The challenge of all structural economic reforms is timing. How much change can a government enact? How quickly will the population respond, and in what way? How long will it take to see some benefit of the policy change? This is the technocratic science of economic reform agendas. Too much reform, in a style of shock therapy, as in 1990s economic reforms of Poland and many other post-Socialist states of Eastern Europe, created adverse reactions. The cost of economic reforms, especially subsidy reductions and cuts to public salaries, can mean unemployment (and all of the effects of overburdened family support networks, in which women and children face the brunt of poverty and the anxiety of job loss), increasing poverty, default on loans, and in extreme cases, hyperinflation and bank crises. Economic liberals in many states were quickly voted out of office in favor of reconstituted Socialist parties (as in Bulgaria) when the pace of economic reforms seemed too extreme, and the results too few. Policy reversals can weaken reform agendas and entrench resistance to reform for decades. In Saudi Arabia, it will not be a democratic election that will test the commitment to reform, but it will be the calibration of reforms along with the public’s perception of change and policy success. Saudis will need to see results, and quickly.
Saudi businesspeople stress the resiliency of the Saudi economy, citing its ability to withstand the last crisis in the mid 1980s, when oil prices fell, government borrowing surged, and much of the construction and financial sector of the kingdom went into deep recession. These same businesspeople will be reliant on the local bank sector to weather the reform process. The Saudi economy is very different now than it was in the 1980s and 1990s. It is more integrated into international equity and debt markets. It is also more reliant on foreign labor and on its own government for contracts. The twin goals of increasing the presence of nationals in the private sector and growing the economic activity of the private sector will require more action by the state rather than its simple retreat from the market. The state will need to reconsider labor policy and visa issuance, its patterns of contracting and heavy leaning on the local bank sector, and its legal procedures for insolvency and restructuring.
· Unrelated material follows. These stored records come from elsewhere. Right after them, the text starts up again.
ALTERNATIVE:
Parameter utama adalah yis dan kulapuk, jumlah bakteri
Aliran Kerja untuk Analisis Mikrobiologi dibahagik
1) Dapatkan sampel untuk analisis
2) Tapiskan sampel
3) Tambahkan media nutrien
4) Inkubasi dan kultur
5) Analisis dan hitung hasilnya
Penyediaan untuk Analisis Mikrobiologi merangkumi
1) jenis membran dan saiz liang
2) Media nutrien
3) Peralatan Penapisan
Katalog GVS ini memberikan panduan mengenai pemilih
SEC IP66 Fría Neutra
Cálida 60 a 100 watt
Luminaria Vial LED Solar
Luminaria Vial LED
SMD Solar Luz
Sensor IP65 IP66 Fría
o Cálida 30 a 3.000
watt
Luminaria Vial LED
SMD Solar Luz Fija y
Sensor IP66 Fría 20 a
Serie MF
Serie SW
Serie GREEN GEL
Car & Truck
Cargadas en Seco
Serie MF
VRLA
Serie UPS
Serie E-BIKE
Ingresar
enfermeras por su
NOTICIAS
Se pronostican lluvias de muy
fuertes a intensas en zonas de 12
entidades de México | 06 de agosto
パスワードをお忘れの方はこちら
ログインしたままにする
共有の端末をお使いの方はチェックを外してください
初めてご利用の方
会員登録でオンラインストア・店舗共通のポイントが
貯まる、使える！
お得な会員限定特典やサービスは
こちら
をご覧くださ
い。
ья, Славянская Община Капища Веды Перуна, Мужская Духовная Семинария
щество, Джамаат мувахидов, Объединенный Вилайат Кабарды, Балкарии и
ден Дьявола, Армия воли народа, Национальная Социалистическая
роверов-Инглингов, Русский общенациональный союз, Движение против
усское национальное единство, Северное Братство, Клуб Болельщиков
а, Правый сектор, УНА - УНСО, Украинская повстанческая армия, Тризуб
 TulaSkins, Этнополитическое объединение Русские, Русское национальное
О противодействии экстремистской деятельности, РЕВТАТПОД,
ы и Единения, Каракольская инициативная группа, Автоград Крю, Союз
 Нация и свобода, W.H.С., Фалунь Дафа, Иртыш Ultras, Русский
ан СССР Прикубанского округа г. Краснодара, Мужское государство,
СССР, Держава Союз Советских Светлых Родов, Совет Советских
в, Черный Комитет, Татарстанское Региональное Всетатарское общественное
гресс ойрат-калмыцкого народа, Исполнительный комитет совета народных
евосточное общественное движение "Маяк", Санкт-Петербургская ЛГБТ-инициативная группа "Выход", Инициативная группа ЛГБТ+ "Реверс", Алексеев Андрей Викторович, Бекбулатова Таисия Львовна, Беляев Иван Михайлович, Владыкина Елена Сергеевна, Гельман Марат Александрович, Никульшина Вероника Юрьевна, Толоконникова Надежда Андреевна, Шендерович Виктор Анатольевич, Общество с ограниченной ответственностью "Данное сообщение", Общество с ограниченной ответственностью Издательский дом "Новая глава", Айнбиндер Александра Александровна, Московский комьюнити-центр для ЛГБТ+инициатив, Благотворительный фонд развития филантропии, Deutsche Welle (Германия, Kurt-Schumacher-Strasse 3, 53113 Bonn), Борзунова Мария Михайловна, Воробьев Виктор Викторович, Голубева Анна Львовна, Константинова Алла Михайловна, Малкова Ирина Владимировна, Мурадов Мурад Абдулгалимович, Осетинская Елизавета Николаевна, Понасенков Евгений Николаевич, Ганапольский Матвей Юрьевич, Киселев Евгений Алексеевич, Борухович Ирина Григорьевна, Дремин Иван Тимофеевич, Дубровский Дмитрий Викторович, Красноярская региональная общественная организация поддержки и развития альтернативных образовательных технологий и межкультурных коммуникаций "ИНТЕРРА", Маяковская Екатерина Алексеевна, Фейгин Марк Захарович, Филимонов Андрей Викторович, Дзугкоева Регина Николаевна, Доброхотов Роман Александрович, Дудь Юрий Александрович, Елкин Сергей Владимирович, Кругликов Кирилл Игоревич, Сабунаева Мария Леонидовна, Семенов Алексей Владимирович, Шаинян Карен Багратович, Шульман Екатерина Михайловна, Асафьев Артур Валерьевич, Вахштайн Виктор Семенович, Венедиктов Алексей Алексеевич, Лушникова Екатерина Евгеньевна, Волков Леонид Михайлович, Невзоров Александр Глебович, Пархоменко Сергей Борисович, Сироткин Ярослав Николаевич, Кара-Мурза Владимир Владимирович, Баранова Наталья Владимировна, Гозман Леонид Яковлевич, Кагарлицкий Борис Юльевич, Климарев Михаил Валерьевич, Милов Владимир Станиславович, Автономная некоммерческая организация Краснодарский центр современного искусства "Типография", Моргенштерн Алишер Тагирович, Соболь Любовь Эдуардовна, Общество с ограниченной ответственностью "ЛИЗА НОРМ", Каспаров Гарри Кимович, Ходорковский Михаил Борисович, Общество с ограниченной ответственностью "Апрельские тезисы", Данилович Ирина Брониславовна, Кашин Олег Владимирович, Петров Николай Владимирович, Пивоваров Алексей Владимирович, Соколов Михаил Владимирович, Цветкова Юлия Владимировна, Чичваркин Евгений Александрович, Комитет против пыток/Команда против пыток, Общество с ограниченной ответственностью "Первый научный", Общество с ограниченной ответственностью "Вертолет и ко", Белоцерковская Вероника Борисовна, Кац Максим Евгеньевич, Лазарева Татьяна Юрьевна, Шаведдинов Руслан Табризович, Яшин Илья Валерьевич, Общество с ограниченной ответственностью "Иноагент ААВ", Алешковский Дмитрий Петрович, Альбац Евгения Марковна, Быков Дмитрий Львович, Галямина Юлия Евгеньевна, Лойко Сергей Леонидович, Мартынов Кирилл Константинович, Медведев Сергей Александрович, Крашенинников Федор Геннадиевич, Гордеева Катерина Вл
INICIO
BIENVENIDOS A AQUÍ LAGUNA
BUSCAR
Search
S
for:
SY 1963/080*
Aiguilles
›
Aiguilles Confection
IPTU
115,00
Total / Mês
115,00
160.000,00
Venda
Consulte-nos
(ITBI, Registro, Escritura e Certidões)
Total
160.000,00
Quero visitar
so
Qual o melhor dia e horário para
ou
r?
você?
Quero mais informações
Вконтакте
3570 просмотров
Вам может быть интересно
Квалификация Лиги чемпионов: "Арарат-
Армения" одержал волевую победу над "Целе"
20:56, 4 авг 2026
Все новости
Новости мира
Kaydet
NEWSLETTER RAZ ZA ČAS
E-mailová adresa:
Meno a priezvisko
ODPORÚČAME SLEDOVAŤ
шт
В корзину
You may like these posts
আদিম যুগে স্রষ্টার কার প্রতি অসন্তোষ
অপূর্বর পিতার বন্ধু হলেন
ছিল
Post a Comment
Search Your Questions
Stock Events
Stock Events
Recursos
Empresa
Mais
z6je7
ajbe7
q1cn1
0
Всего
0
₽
Reform efforts in the mid 1980s faced a problem in that the government simply cut back and made no efforts to save firms or restructure firms that might have aided in employment stability of the private sector, nor did they reform the labor markets to make training for Saudi nationals more appealing in a coming upturn. Saudi Arabia has been a feast or famine economy, but that pattern is not suited to today’s global economy and the need to solicit capital from many sources and to make good on commitments to foreign investors. The Vision 2030 reform agenda is heavily reliant on privatizations, public-private partnerships, and foreign investment. The pace and the transparency of these processes, in the tender of privatization opportunities and the openness of government entity accounting to investors, will require a level of technocratic expertise upon which the private sector can rely. Shoring up the banks with a liquidity injection is a positive short-term development. Delivering change quickly, and fairly, will continue to be the greatest challenge to the Saudi economic reform process.